WASHINGTON — Washington's two new power players — the speaker of the House and the White House chief of staff — differed in separate television interviews Sunday on how best to deal with the rising government debt and proposed federal spending cuts.
Speaker John A. Boehner urged the White House to join with Republicans in the next two weeks and agree to major cuts that will lower spending to 2008 levels. Without compromise, he said, the government will once again have to raise its debt limit.
"We want to reduce spending. Period," the Ohio Republican said on Fox News Sunday.
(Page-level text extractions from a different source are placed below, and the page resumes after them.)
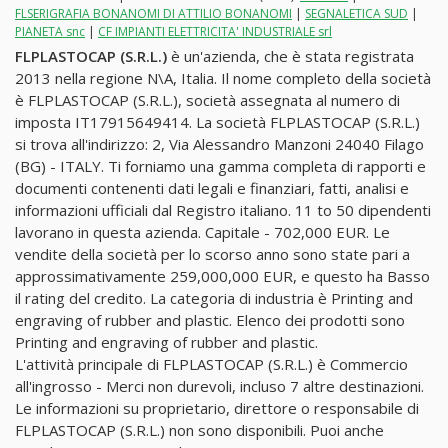
FLSERIGRAFIA BONANOMI DI ATTILIO BONANOMI
|
SEGNALETICA SUD
|
PIANETA snc
|
CF IMPIANTI ELETTRICITA' INDUSTRIALE srl
FLPLASTOCAP (S.R.L.)
è un'azienda, che è stata registrata
2013 nella regione N\A, Italia. Il nome completo della società
è FLPLASTOCAP (S.R.L.), società assegnata al numero di
imposta IT17915649414. La società FLPLASTOCAP (S.R.L.)
si trova all'indirizzo: 2, Via Alessandro Manzoni 24040 Filago
(BG) - ITALY. Ti forniamo una gamma completa di rapporti e
documenti contenenti dati legali e finanziari, fatti, analisi e
informazioni ufficiali dal Registro italiano. 11 to 50 dipendenti
lavorano in questa azienda. Capitale - 702,000 EUR. Le
vendite della società per lo scorso anno sono state pari a
approssimativamente 259,000,000 EUR, e questo ha Basso
il rating del credito. La categoria di industria è Printing and
engraving of rubber and plastic. Elenco dei prodotti sono
Printing and engraving of rubber and plastic.
L'attività principale di FLPLASTOCAP (S.R.L.) è Commercio
all'ingrosso - Merci non durevoli, incluso 7 altre destinazioni.
Le informazioni su proprietario, direttore o responsabile di
FLPLASTOCAP (S.R.L.) non sono disponibili. Puoi anche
President Obama has "got to be willing to cut up the credit cards," he said.
William Daley, the new White House chief of staff, said on CBS' Face the Nation that his experience as a businessman tells him that government investments in private enterprise, along with spending cuts, are the best way to spark the economy.
"We all agree there must be cuts to this government," Daley said. With the U.S. debt climbing to record levels, he urged patience, noting that Obama's plan for a five-year freeze in spending would save $400 billion.
Next month, the White House and House Republicans are scheduled to release separate budget proposals, and the political posturing on Sunday suggests they will be vastly different. But the two sides must find some reconciliation soon, as the government is operating on a budget resolution that ends March 4.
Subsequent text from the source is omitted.